Work required
Give back the data exactly, with no images.

Start of Input for this task

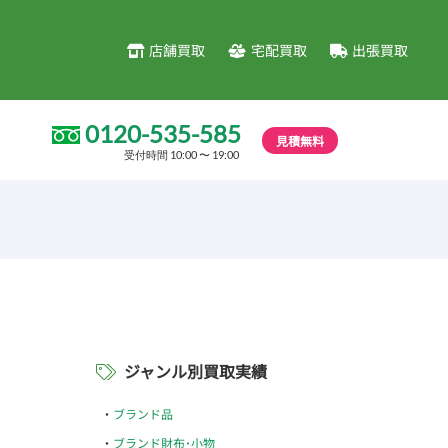
店舗買取
宅配買取
出張買取
0120-535-585
見積無料
受付時間 10:00 〜 19:00
ジャンル別買取実績
ブランド品
ブランド財布･小物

End of Input for this task

Solution below
店舗買取
宅配買取
出張買取
0120-535-585
見積無料
受付時間 10:00 〜 19:00
ジャンル別買取実績
ブランド品
ブランド財布･小物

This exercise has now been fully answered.